Some common invasive species in the study area include Creeping Waterprimrose, Asian Spiderwort, and Alligatorweed. Most of the dense infestations are Asian spiderwort and a native species of smartweed.
As mentioned previously, the extensive network of agricultural ditches speeds the flow of excess nutrients (e.g., from fertilizers) and sediments into the smaller streams and eventually into the Great Choarie Creek. This sediment is deposited in the mainstem channel or in the floodplain, where it settles, degrading habitat for aquatic macroinvertebrates and fish. In addition, the extensive growth of invasive, aquatic plants chokes the stream channel, especially where flooding has created open water and direct sunlight.
Examining the Role of Agriculture
High nutrient concentrations can also be attributed partly to Concentrated Animal Feeding Operations (CAFOs) in the area. Sampson County and neighboring Duplin County have the highest densities of CAFOs in the state, and some of the highest nationwide.

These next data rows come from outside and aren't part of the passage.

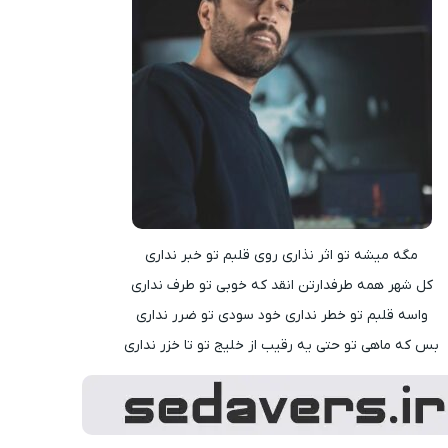
مگه میشه تو اثر نذاری روی قلبم تو خبر نداری
کل شهر همه طرفدارتن انقد که خوبی تو طرف نداری
واسه قلبم تو خطر نداری خود سودی تو ضرر نداری
بس که ماهی تو حتی یه رقیب از خلیج تو تا خزر نداری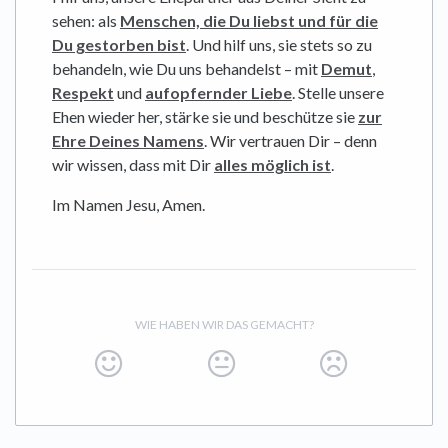
sehen: als
Menschen, die Du liebst und für die
Du gestorben bist
. Und hilf uns, sie stets so zu
behandeln, wie Du uns behandelst – mit
Demut
,
Respekt
und
aufopfernder Liebe
. Stelle unsere
Ehen wieder her, stärke sie und beschütze sie
zur
Ehre Deines Namens
. Wir vertrauen Dir – denn
wir wissen, dass mit Dir
alles möglich ist
.
Im Namen Jesu, Amen.
WIE HABEN WIR DAS GEMACHT?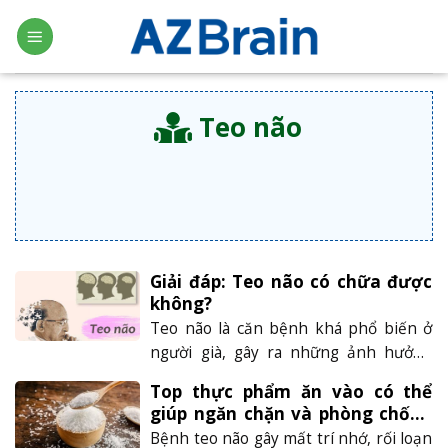
Skip
to
content
Teo não
Giải đáp: Teo não có chữa được
không?
Teo não là căn bệnh khá phổ biến ở
người già, gây ra những ảnh hưởng
xấu đến chức năng của não và gây ảnh
Top thực phẩm ăn vào có thể
hưởng nghiêm trọng đến cuộc sống
giúp ngăn chặn và phòng chống
hàng ngày của người bệnh. Vậy bệnh
teo não hiệu quả
Bệnh teo não gây mất trí nhớ, rối loạn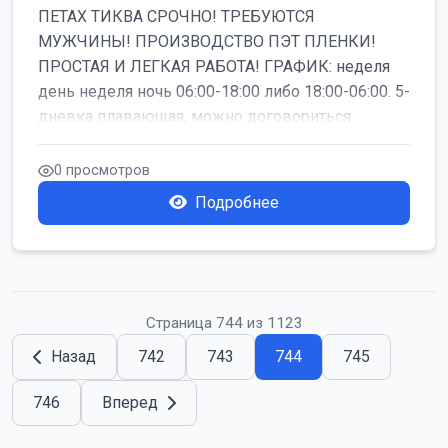
ПЕТАХ ТИКВА СРОЧНО! ТРЕБУЮТСЯ
МУЖЧИНЫ! ПРОИЗВОДСТВО ПЭТ ПЛЕНКИ!
ПРОСТАЯ И ЛЕГКАЯ РАБОТА! ГРАФИК: неделя
день неделя ночь 06:00-18:00 либо 18:00-06:00. 5-
дневка плавающая, можно договориться
работать б...
0 просмотров
Подробнее
Страница 744 из 1123
Назад
742
743
744
745
746
Вперед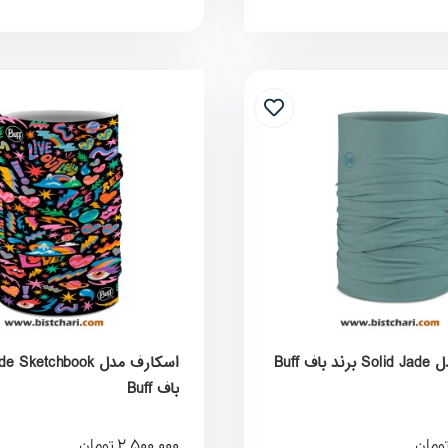
اف Buff
باف Buff
2,500,000
ومان
تومان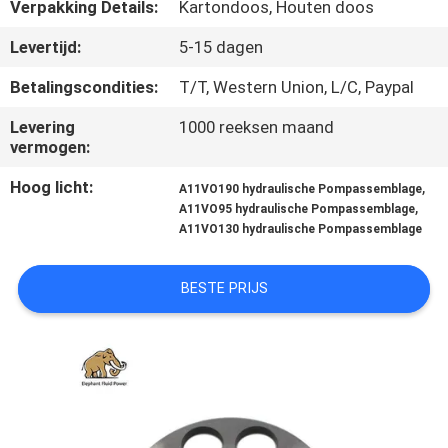
CONTACTEER
Verpakking Details:
Kartondoos, Houten doos
ONS
Levertijd:
5-15 dagen
Betalingscondities:
T/T, Western Union, L/C, Paypal
NIEUWS
Levering
1000 reeksen maand
vermogen:
GEVALLEN
Hoog licht:
,
A11VO190 hydraulische Pompassemblage
,
A11VO95 hydraulische Pompassemblage
SITEMAP
A11VO130 hydraulische Pompassemblage
BESTE PRIJS
PRIVACY
POLICY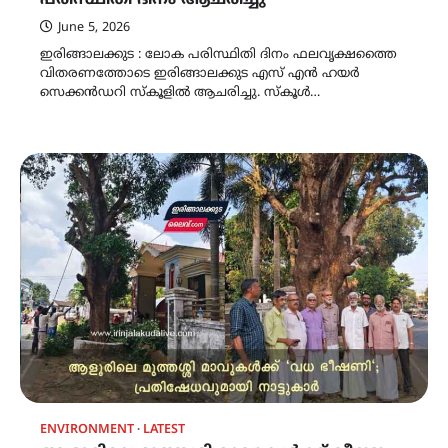
June 5, 2026
ഇരിങ്ങാലക്കുട : ലോക പരിസ്ഥിതി ദിനം ഫലവൃക്ഷത്തൈ
വിതരണത്തോടെ ഇരിങ്ങാലക്കുട എസ് എൻ ഹയർ
സെക്കൻഡറി സ്കൂളിൽ ആചരിച്ചു. സ്കൂൾ…
ENVIRONMENT
LATEST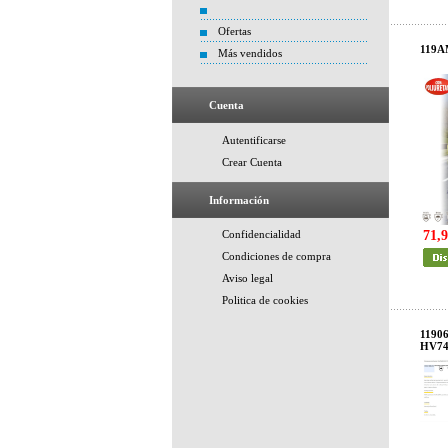
Ofertas
119A
Más vendidos
Cuenta
Autentificarse
Crear Cuenta
Información
Confidencialidad
71,9
Condiciones de compra
Aviso legal
Politica de cookies
1190
HV74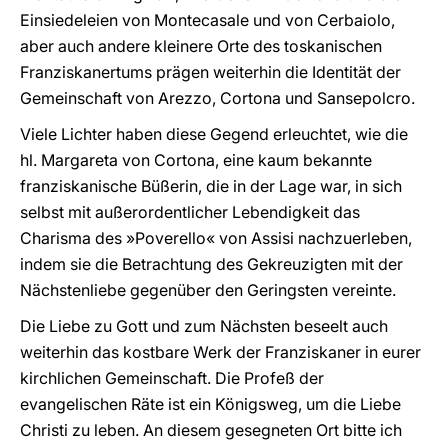
Einsiedeleien von Montecasale und von Cerbaiolo,
aber auch andere kleinere Orte des toskanischen
Franziskanertums prägen weiterhin die Identität der
Gemeinschaft von Arezzo, Cortona und Sansepolcro.
Viele Lichter haben diese Gegend erleuchtet, wie die
hl. Margareta von Cortona, eine kaum bekannte
franziskanische Büßerin, die in der Lage war, in sich
selbst mit außerordentlicher Lebendigkeit das
Charisma des »Poverello« von Assisi nachzuerleben,
indem sie die Betrachtung des Gekreuzigten mit der
Nächstenliebe gegenüber den Geringsten vereinte.
Die Liebe zu Gott und zum Nächsten beseelt auch
weiterhin das kostbare Werk der Franziskaner in eurer
kirchlichen Gemeinschaft. Die Profeß der
evangelischen Räte ist ein Königsweg, um die Liebe
Christi zu leben. An diesem gesegneten Ort bitte ich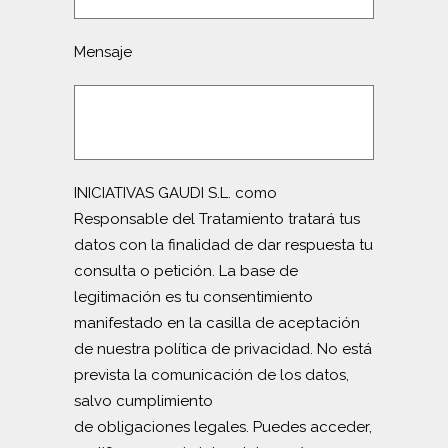
Mensaje
INICIATIVAS GAUDI S.L. como
Responsable del Tratamiento tratará tus
datos con la finalidad de dar respuesta tu
consulta o petición. La base de
legitimación es tu consentimiento
manifestado en la casilla de aceptación
de nuestra política de privacidad. No está
prevista la comunicación de los datos,
salvo cumplimiento
de obligaciones legales. Puedes acceder,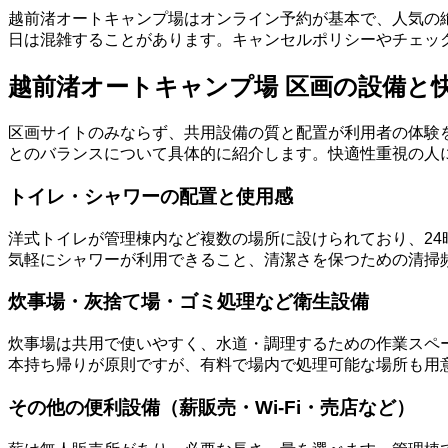
越前渚オートキャンプ場はオンライン予約が基本で、人気の
日は混雑することがあります。キャンセルポリシーやチェッ
越前渚オートキャンプ場 区画の設備と
区画サイトのみならず、共用設備の質と配置が利用者の体験
とのバランスについて具体的に紹介します。快適性重視の人
トイレ・シャワーの配置と使用感
洋式トイレが管理棟内など複数の場所に設けられており、2
気軽にシャワーが利用できること、清潔さを保つための清掃
炊事場・灰捨て場・ゴミ処理など衛生設備
炊事場は共用で使いやすく、水道・調理するための作業スペ
本持ち帰りが原則ですが、有料で場内で処理可能な場所も用
その他の便利設備（薪販売・Wi-Fi・売店など）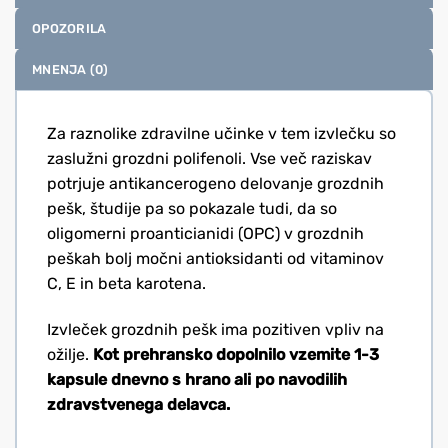
OPOZORILA
MNENJA (0)
Za raznolike zdravilne učinke v tem izvlečku so
zaslužni grozdni polifenoli. Vse več raziskav
potrjuje antikancerogeno delovanje grozdnih
pešk, študije pa so pokazale tudi, da so
oligomerni proanticianidi (OPC) v grozdnih
peškah bolj močni antioksidanti od vitaminov
C, E in beta karotena.
Izvleček grozdnih pešk ima pozitiven vpliv na
ožilje.
Kot prehransko dopolnilo vzemite 1-3
kapsule dnevno s hrano ali po navodilih
zdravstvenega delavca.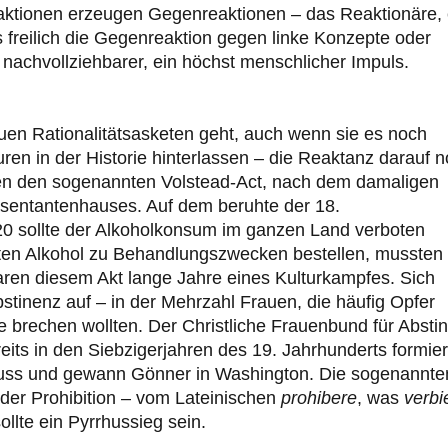
ktionen erzeugen Gegenreaktionen – das Reaktionäre, 
 es freilich die Gegenreaktion gegen linke Konzepte oder
 nachvollziehbarer, ein höchst menschlicher Impuls.
en Rationalitätsasketen geht, auch wenn sie es noch
uren in der Historie hinterlassen – die Reaktanz darauf 
aten den sogenannten Volstead-Act, nach dem damaligen
entantenhauses. Auf dem beruhte der 18.
920 sollte der Alkoholkonsum im ganzen Land verboten
ten Alkohol zu Behandlungszwecken bestellen, mussten
en diesem Akt lange Jahre eines Kulturkampfes. Sich
stinenz auf – in der Mehrzahl Frauen, die häufig Opfer
e brechen wollten. Der Christliche Frauenbund für Absti
its in den Siebzigerjahren des 19. Jahrhunderts formier
fluss und gewann Gönner in Washington. Die sogenannte
der Prohibition – vom Lateinischen
prohibere
, was
verbi
llte ein Pyrrhussieg sein.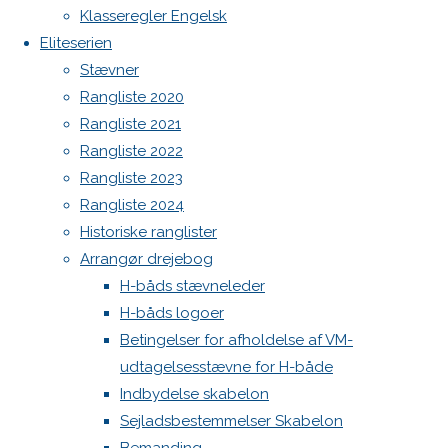
Botnia 1987 DEN 613
Farvel til
Klasseregler Engelsk
en
Admin
Eliteserien
talentfuld
Log ind
Stævner
sejler og
Indlægsfeed
Rangliste 2020
Kommentarfeed
en god
Rangliste 2021
WordPress.org
kammerat.
Rangliste 2022
Back
Danske H-bådssejlere
H-båd
Rangliste 2023
to
ligaen
Youtube
Previous
Rangliste 2024
Top
©Danske H-bådssejlere
image
Historiske ranglister
Next
Arrangør drejebog
image
H-båds stævneleder
H-båds logoer
Betingelser for afholdelse af VM-
Skriv
udtagelsesstævne for H-både
Indbydelse skabelon
et
Sejladsbestemmelser Skabelon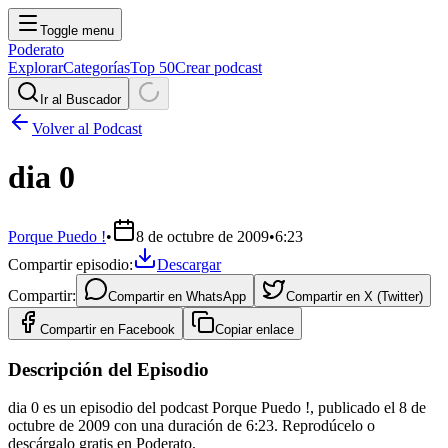
Toggle menu
Poderato
Explorar
Categorías
Top 50
Crear podcast
Ir al Buscador
Volver al Podcast
dia 0
Porque Puedo !
•
8 de octubre de 2009
•
6:23
Compartir episodio:
Descargar
Compartir:
Compartir en
WhatsApp
Compartir en
X (Twitter)
Compartir en
Facebook
Copiar enlace
Descripción del Episodio
dia 0 es un episodio del podcast Porque Puedo !, publicado el 8 de
octubre de 2009 con una duración de 6:23. Reprodúcelo o
descárgalo gratis en Poderato.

CAFOs are well known to be detrimental to water quality, and have been relatively well studied in Eastern North Carolina. One variable that effects the impact a CAFO will have on a certain waterway is the distance to that waterway. Accordingly, we looked at the proximity of CAFOs to the 100 year flood plain in Sampson County in the form of a 500-foot buffer. We found that 63 CAFOs fall within this buffer zone and have a relatively high potential to negatively impact the water quality of the Great Coharie Creek.
Reduce runoff from agricultural lands through best management practices. These practices include proper nutrient management and fertilizer application and installation of vegetated buffers and waterways. Allowing ditches to become naturally vegetated with woody plants can help reduce agricultural runoff and erosion.
Protect the riparian floodplain. The seasonally flooded mainstem banks, or the riparian zone, serve the most important ecological functions in the Great Coharie Creek watershed. Floodplains can hold excess water during floods, reducing flooding downstream. They also provide crucial habitat for wildlife.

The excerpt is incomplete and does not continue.